> EXERCISE AIM: The answer is a single number: the count of lines in the records below that contain the word "Unsere".

··· PROVIDED DATA ···

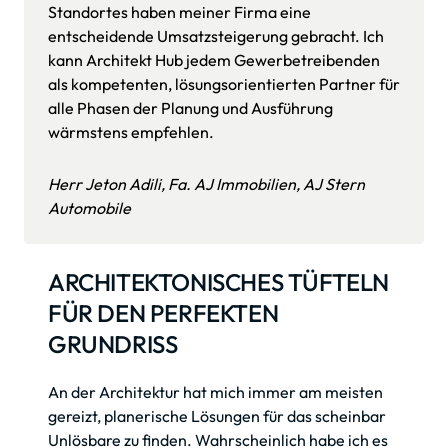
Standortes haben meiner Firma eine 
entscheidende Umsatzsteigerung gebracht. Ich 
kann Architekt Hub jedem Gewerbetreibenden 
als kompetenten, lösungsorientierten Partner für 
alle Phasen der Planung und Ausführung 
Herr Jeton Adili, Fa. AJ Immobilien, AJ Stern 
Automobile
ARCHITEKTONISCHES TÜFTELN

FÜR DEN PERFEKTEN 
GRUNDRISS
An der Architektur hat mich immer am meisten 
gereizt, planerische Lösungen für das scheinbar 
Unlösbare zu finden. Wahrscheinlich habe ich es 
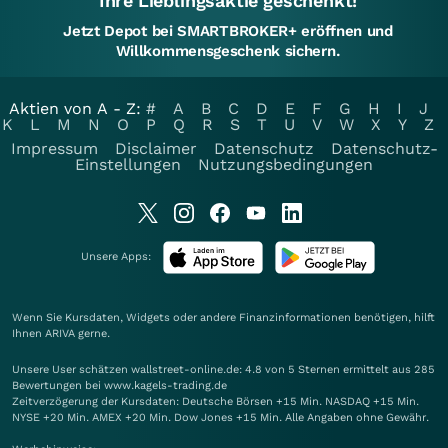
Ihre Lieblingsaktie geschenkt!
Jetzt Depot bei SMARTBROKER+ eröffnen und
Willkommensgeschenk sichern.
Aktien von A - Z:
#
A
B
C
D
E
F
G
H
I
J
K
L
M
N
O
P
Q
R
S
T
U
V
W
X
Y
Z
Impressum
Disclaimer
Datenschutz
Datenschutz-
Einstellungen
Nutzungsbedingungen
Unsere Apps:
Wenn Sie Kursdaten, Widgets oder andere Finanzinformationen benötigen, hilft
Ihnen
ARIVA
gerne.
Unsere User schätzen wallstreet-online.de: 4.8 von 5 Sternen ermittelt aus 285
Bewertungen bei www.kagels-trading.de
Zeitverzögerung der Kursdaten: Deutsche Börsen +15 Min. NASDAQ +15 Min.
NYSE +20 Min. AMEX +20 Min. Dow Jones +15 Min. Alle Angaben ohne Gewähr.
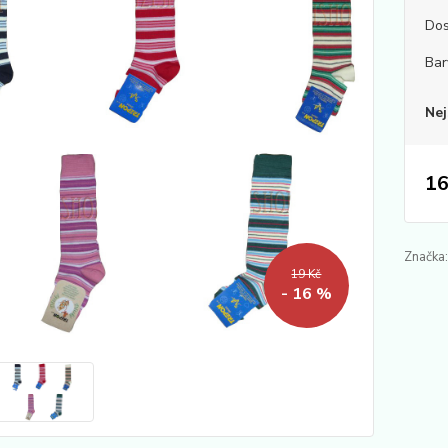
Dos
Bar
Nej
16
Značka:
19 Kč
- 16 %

···
··· PROVIDED DATA ···

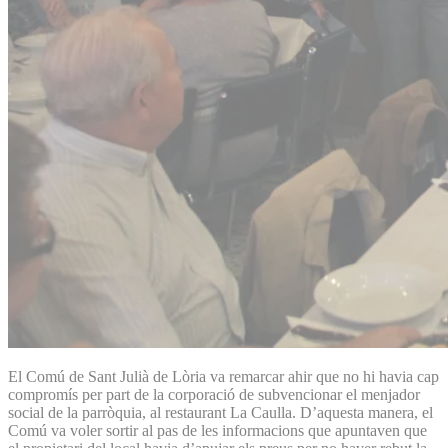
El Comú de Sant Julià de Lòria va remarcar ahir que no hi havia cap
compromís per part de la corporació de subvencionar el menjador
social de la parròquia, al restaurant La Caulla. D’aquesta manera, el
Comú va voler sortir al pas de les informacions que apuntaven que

···
··· PROVIDED DATA ···

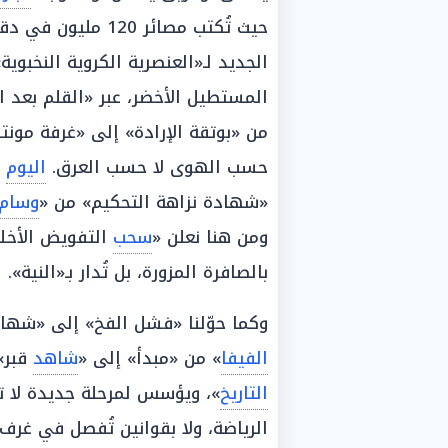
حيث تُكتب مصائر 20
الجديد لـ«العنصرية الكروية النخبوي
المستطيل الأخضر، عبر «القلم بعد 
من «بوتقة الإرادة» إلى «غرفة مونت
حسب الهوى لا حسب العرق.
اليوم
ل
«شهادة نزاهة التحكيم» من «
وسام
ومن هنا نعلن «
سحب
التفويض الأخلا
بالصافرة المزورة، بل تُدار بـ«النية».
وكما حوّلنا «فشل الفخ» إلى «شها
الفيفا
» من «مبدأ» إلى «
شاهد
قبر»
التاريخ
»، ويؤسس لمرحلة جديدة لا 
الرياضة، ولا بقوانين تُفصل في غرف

···

> RESPONSE AREA: 2